Catching up: after running around my house frantically all day Tuesday I caught the 7 pm ferry from Tahlequah and made it down to Sonya's place in Vancouver a little after 10 pm.
Yesterday I got up and drove over to Scappoose to visit my old friend Marilyn.
Marilyn was my first female friend on Vashon when I first arrived in 1972. She is now living with her second husband, Mike, and their dog Shiloh, on a boat that is moored on the Willamette River in Scappoose. They spend their days working on making the boat fit for travel. At this time that means scraping off years of old paint so they can sand and put on new paint. Marilyn took me out to lunch at Ichabod's, and we caught up.
Marilyn was part of my original group of friends on Vashon all those years ago and she knew Rick well. He called her "Marvelyn." Marvelous Marilyn, and she was. She and her husband then, Kyle, divorced after their son grew up and she left the island to seek a new life. Now she and Mike are starting over again in retirement. The starting over seems to involve a lot of sweaty work on the boat before the sailing off into the sunset begins.
Full circle: In 1971 a friend invited me to Vashon Island to help him and his friends build a ferro-concrete sailing boat, with a goal of sailing off around the world and singing and playing music. I told everyone in California that no one had ever invited me to sail off into the sunset before, and I came up to Vashon Island to check it out. The first person I met here the day I arrived was Rick, but we didn't figure out we were supposed to get married until years later.
But I digress.
The route from Vancouver to Scappoose goes through Portland, and it was a pleasant drive both ways. I've never spent much time in Portland, only driven through, and I began to get a feel for what a spread-out place it is. Like Seattle it is divided by water, chiefly the Columbia and Willamette Rivers and their various offshoots.
Made it back home to Sonya's in time to be barked at by her renter's two dachshunds for a couple of hours (note to self: no matter how charming and cute, never get a dachshund), and then have a dinner made entirely of veggies from Sonya's garden, except for a little grated cheese on top. Yum.
Today I head south. I was debating whether to take I-5 or go down 99 ... or cut over to the coast south of Portland. Maybe stop and take a gander at the Spruce Goose, ho ho.

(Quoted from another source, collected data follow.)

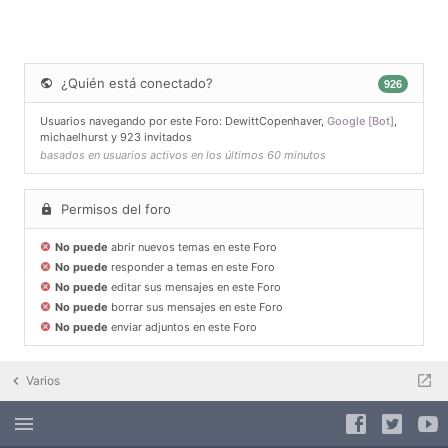
¿Quién está conectado?
926
Usuarios navegando por este Foro:
DewittCopenhaver
,
Google [Bot]
,
michaelhurst
y 923 invitados
basados en usuarios activos en los últimos 60 minutos
Permisos del foro
No puede
abrir nuevos temas en este Foro
No puede
responder a temas en este Foro
No puede
editar sus mensajes en este Foro
No puede
borrar sus mensajes en este Foro
No puede
enviar adjuntos en este Foro
Varios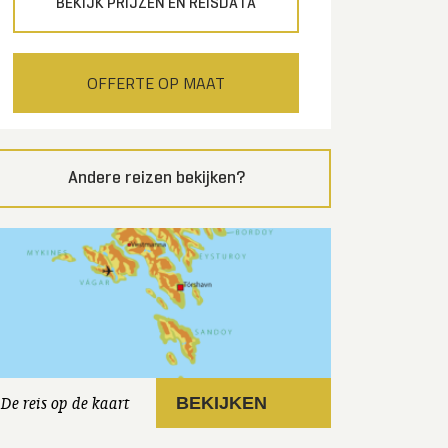
BEKIJK PRIJZEN EN REISDATA
OFFERTE OP MAAT
Andere reizen bekijken?
De reis op de kaart
BEKIJKEN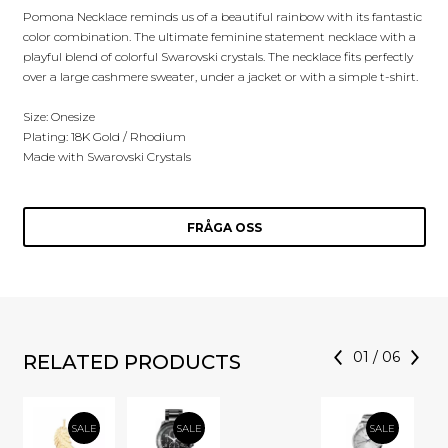
Pomona Necklace reminds us of a beautiful rainbow with its fantastic
color combination. The ultimate feminine statement necklace with a
playful blend of colorful Swarovski crystals. The necklace fits perfectly
over a large cashmere sweater, under a jacket or with a simple t-shirt.
Size: Onesize
Plating: 18K Gold / Rhodium
Made with Swarovski Crystals
FRÅGA OSS
01
/
06
RELATED PRODUCTS
SALE
SALE
SALE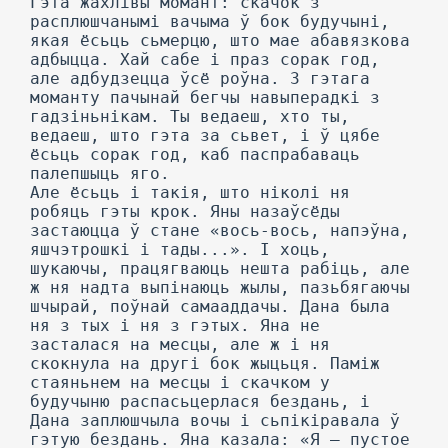
Гэта жахлівы момант: скачок з
расплюшчанымі вачыма ў бок будучыні,
якая ёсьць сьмерцю, што мае абавязкова
адбыцца. Хай сабе і праз сорак год,
але адбудзецца ўсё роўна. 3 гэтага
моманту пачынай бегчы навыперадкі з
гадзіньнікам. Ты ведаеш, хто ты,
ведаеш, што гэта за сьвет, і ў цябе
ёсьць сорак год, каб паспрабаваць
палепшыць яго.
Але ёсьць і такія, што ніколі ня
робяць гэты крок. Яны назаўсёды
застаюцца ў стане «вось-вось, напэўна,
яшчэтрошкі і тады...». I хоць,
шукаючы, працягваюць нешта рабіць, але
ж ня надта выпінаюць жылы, пазьбягаючы
шчырай, поўнай самааддачы. Дана была
ня з тых і ня з гэтых. Яна не
засталася на месцы, але ж і ня
скокнула на другі бок жыцьця. Паміж
стаяньнем на месцы і скачком у
будучыню распасьцерлася бездань, і
Дана заплюшчыла вочы і сьпікіравала ў
гэтую бездань. Яна казала: «Я — пустое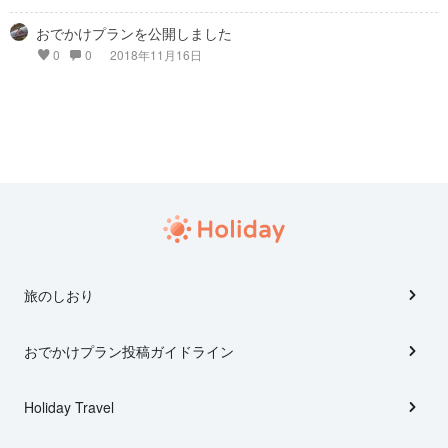
おでかけプランを公開しました
0
0
2018年11月16日
旅のしおり
おでかけプラン投稿ガイドライン
Holiday Travel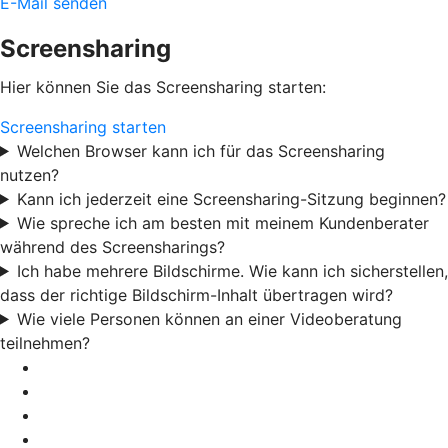
E-Mail senden
Screensharing
Hier können Sie das Screensharing starten:
Screensharing starten
Welchen Browser kann ich für das Screensharing
nutzen?
Kann ich jederzeit eine Screensharing-Sitzung beginnen?
Wie spreche ich am besten mit meinem Kundenberater
während des Screensharings?
Ich habe mehrere Bildschirme. Wie kann ich sicherstellen,
dass der richtige Bildschirm-Inhalt übertragen wird?
Wie viele Personen können an einer Videoberatung
teilnehmen?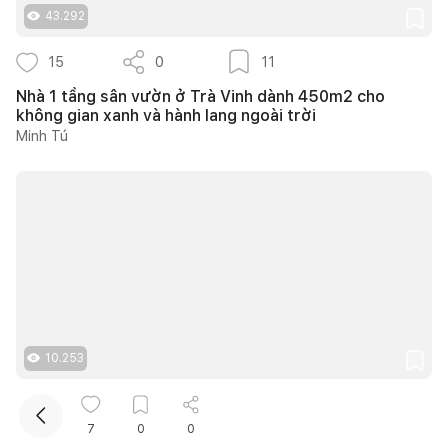
43.292
15
0
11
Nhà 1 tầng sân vườn ở Trà Vinh dành 450m2 cho
không gian xanh và hành lang ngoài trời
Minh Tú
Kết nối thiết kế, thi công
Mua sắm hoàn thiện nhà
10.253
16
0
13
7
0
0
14 ý tưởng thiết kế cầu thang ngoài trời thông thoáng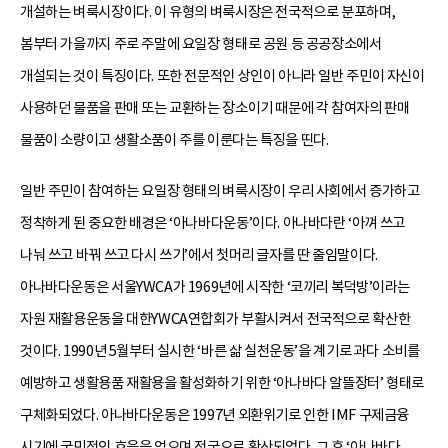
개설하는 벼룩시장이다. 이 유형의 벼룩시장은 전국적으로 분포하며,
봄부터 가을까지 주로 주말에 요일장 형태로 공원 등 공공장소에서
개설되는 것이 특징이다. 또한 전문적인 상인이 아니라 일반 주민이 자신이
사용하던 물품을 판매 또는 교환하는 장소이기 때문에 각 참여자의 판매
물품이 소량이고 생활소품이 주를 이룬다는 특징을 띤다.
일반 주민이 참여하는 요일장 형태의 벼룩시장이 우리 사회에서 증가하고
정착하게 된 중요한 배경은 ‘아나바다운동’이다. 아나바다란 ‘아껴 쓰고
나눠 쓰고 바꿔 쓰고 다시 쓰기’에서 첫머리 글자를 딴 줄임말이다.
아나바다운동은 서울YWCA가 1969년에 시작한 ‘코끼리 복덕방’이라는
자원 재활용운동을 대한YWCA연합회가 부활시켜서 전국적으로 확산한
것이다. 1990년 5월부터 실시한 ‘바른 삶 실천운동’을 계기로 과다 소비를
예방하고 생활용품 재활용을 활성화하기 위한 ‘아나바다 알뜰장터’ 형태로
구체화되었다. 아나바다운동은 1997년 외환위기로 인한 IMF 구제금융
시기에 국민적인 호응을 얻으며 전국으로 확산되었다. 그 후 ‘아나바다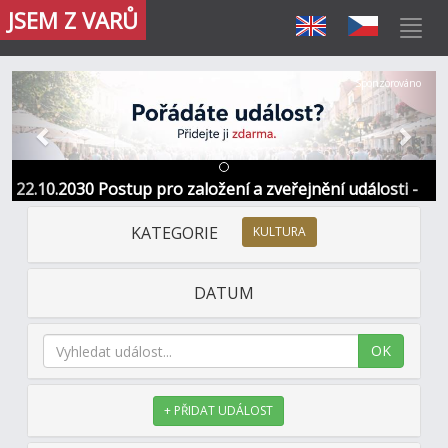
JSEM Z VARŮ
Předchozí
Další
Sponzorováno
22.10.2030 Postup pro založení a zveřejnění události -
Informace / kontakt
KATEGORIE
KULTURA
DATUM
OK
+ PŘIDAT UDÁLOST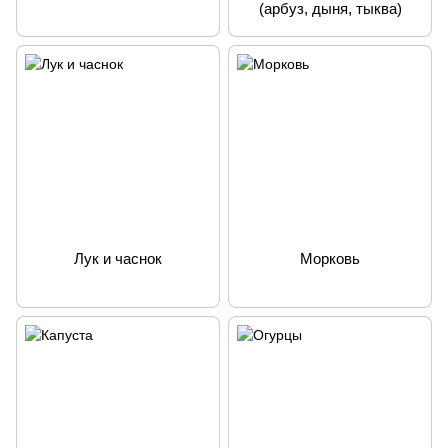
(арбуз, дыня, тыква)
Лук и часнок
Морковь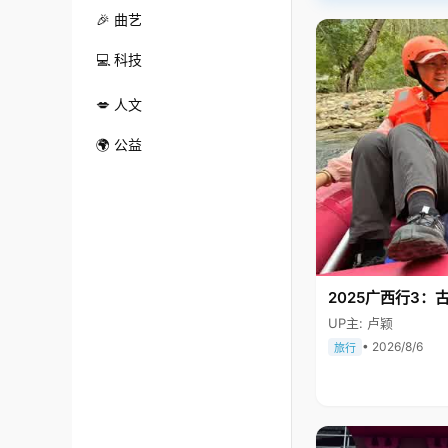
🎉 曲艺
💻 科技
💋 人文
🌍 公益
2025广西行3：
UP主: 卢颖
• 2026/8/6
旅行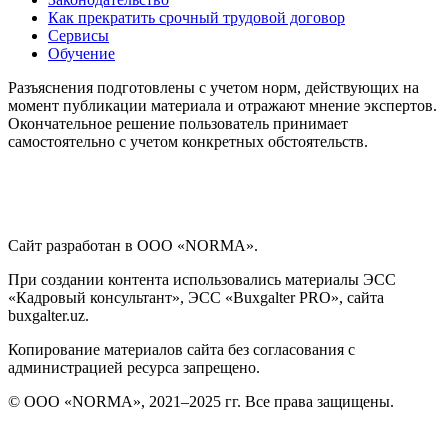
Как прекратить срочный трудовой договор
Сервисы
Обучение
Разъяснения подготовлены с учетом норм, действующих на
момент публикации материала и отражают мнение экспертов.
Окончательное решение пользователь принимает
самостоятельно с учетом конкретных обстоятельств.
Сайт разработан в ООО «NORMA».
При создании контента использовались материалы ЭСС
«Кадровый консультант», ЭСС «Buxgalter PRO», сайта
buxgalter.uz.
Копирование материалов сайта без согласования с
администрацией ресурса запрещено.
© ООО «NORMA», 2021–2025 гг. Все права защищены.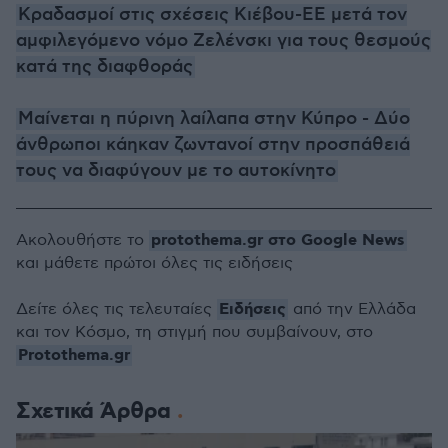
Κραδασμοί στις σχέσεις Κιέβου-ΕΕ μετά τον
αμφιλεγόμενο νόμο Ζελένσκι για τους θεσμούς
κατά της διαφθοράς
Μαίνεται η πύρινη λαίλαπα στην Κύπρο - Δύο
άνθρωποι κάηκαν ζωντανοί στην προσπάθειά
τους να διαφύγουν με το αυτοκίνητο
protothema.gr στο Google News
Ακολουθήστε το
και μάθετε πρώτοι όλες τις ειδήσεις
Ειδήσεις
Δείτε όλες τις τελευταίες
από την Ελλάδα
και τον Κόσμο, τη στιγμή που συμβαίνουν, στο
Protothema.gr
Σχετικά Άρθρα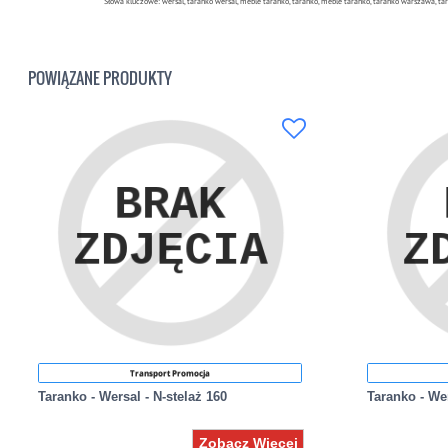
Słowa kluczowe: wersal, taranko wersal, meble taranko, taranko, meble taranko, taranko warszawa, ta
POWIĄZANE PRODUKTY
Transport Promocja
Taranko - Wersal - N-stelaż 160
Taranko - Wer
Zobacz Więcej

Supposed to be in Watsonville by tomorrow evening, but moving slowly, I admit. Very strange to be on this trip without Rick at home, without his dad and step-mom in Sonoma or my cousin Nancy in Benicia. Step-mom Diane is in Europe, and Nancy's sister Charlotte is who knows where, camping out while her village that almost burned gets power and water restored.
It's a new trip and a new life. Guess I better saddle up and get going.